Dataset entries

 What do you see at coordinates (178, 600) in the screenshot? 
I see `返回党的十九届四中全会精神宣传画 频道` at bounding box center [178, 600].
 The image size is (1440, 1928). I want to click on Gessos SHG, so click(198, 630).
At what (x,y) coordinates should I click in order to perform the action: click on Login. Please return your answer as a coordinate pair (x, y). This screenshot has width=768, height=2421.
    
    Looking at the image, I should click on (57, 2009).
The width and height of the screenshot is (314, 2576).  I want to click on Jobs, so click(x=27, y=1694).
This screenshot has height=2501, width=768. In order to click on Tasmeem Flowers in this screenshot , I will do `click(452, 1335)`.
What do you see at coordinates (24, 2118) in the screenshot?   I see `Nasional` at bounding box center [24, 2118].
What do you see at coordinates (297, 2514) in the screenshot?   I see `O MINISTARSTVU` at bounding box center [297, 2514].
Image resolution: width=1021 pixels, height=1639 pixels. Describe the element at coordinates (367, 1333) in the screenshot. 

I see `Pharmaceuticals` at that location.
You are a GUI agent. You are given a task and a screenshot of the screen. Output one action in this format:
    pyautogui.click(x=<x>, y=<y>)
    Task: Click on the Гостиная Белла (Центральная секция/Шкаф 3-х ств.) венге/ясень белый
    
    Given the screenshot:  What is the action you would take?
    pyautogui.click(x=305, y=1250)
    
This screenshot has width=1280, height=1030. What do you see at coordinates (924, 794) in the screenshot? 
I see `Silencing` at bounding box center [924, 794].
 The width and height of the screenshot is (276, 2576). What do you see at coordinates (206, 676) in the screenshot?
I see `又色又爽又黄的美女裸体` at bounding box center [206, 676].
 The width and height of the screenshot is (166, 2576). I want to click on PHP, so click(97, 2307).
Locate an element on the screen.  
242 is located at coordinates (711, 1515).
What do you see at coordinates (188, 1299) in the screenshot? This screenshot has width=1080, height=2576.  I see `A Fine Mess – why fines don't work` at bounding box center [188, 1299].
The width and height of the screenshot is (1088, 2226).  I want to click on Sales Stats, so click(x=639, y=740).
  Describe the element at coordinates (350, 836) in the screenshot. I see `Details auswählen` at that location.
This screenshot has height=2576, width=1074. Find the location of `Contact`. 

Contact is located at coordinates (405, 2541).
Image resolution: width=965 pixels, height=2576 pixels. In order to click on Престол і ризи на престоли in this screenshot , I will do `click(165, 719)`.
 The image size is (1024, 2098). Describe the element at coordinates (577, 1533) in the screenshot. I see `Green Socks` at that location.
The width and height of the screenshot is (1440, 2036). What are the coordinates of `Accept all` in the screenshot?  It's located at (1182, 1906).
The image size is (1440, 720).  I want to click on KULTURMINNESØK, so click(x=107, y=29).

Work request:
Nothing in the records may be left out; transcribe all of them exactly.

Response to the task:
 What do you see at coordinates (178, 600) in the screenshot? 
I see `返回党的十九届四中全会精神宣传画 频道` at bounding box center [178, 600].
 The image size is (1440, 1928). I want to click on Gessos SHG, so click(198, 630).
At what (x,y) coordinates should I click in order to perform the action: click on Login. Please return your answer as a coordinate pair (x, y). This screenshot has width=768, height=2421.
    
    Looking at the image, I should click on (57, 2009).
The width and height of the screenshot is (314, 2576).  I want to click on Jobs, so click(x=27, y=1694).
This screenshot has height=2501, width=768. In order to click on Tasmeem Flowers in this screenshot , I will do `click(452, 1335)`.
What do you see at coordinates (24, 2118) in the screenshot?   I see `Nasional` at bounding box center [24, 2118].
What do you see at coordinates (297, 2514) in the screenshot?   I see `O MINISTARSTVU` at bounding box center [297, 2514].
Image resolution: width=1021 pixels, height=1639 pixels. Describe the element at coordinates (367, 1333) in the screenshot. 

I see `Pharmaceuticals` at that location.
You are a GUI agent. You are given a task and a screenshot of the screen. Output one action in this format:
    pyautogui.click(x=<x>, y=<y>)
    Task: Click on the Гостиная Белла (Центральная секция/Шкаф 3-х ств.) венге/ясень белый
    
    Given the screenshot:  What is the action you would take?
    pyautogui.click(x=305, y=1250)
    
This screenshot has width=1280, height=1030. What do you see at coordinates (924, 794) in the screenshot? 
I see `Silencing` at bounding box center [924, 794].
 The width and height of the screenshot is (276, 2576). What do you see at coordinates (206, 676) in the screenshot?
I see `又色又爽又黄的美女裸体` at bounding box center [206, 676].
 The width and height of the screenshot is (166, 2576). I want to click on PHP, so click(97, 2307).
Locate an element on the screen.  
242 is located at coordinates (711, 1515).
What do you see at coordinates (188, 1299) in the screenshot? This screenshot has width=1080, height=2576.  I see `A Fine Mess – why fines don't work` at bounding box center [188, 1299].
The width and height of the screenshot is (1088, 2226).  I want to click on Sales Stats, so click(x=639, y=740).
  Describe the element at coordinates (350, 836) in the screenshot. I see `Details auswählen` at that location.
This screenshot has height=2576, width=1074. Find the location of `Contact`. 

Contact is located at coordinates (405, 2541).
Image resolution: width=965 pixels, height=2576 pixels. In order to click on Престол і ризи на престоли in this screenshot , I will do `click(165, 719)`.
 The image size is (1024, 2098). Describe the element at coordinates (577, 1533) in the screenshot. I see `Green Socks` at that location.
The width and height of the screenshot is (1440, 2036). What are the coordinates of `Accept all` in the screenshot?  It's located at (1182, 1906).
The image size is (1440, 720).  I want to click on KULTURMINNESØK, so click(x=107, y=29).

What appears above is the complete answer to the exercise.